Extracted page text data

──────

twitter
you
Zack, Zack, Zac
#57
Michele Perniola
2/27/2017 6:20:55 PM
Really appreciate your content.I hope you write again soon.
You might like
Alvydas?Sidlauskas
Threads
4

──────

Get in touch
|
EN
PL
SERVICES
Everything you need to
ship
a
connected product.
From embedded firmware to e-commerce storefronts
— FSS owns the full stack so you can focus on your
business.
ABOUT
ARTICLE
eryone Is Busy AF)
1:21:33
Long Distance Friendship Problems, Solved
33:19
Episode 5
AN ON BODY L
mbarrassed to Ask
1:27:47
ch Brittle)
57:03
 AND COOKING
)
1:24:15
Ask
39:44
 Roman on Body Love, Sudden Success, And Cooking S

──────

What you will do >> Look above for the line holding "eryone Is Busy AF)", then set down exactly that line and every line after it up to and including the line holding "Roman on Body", with nothing else.

Result of this exercise >>
eryone Is Busy AF)
1:21:33
Long Distance Friendship Problems, Solved
33:19
Episode 5
AN ON BODY L
mbarrassed to Ask
1:27:47
ch Brittle)
57:03
 AND COOKING
)
1:24:15
Ask
39:44
 Roman on Body Love, Sudden Success, And Cooking S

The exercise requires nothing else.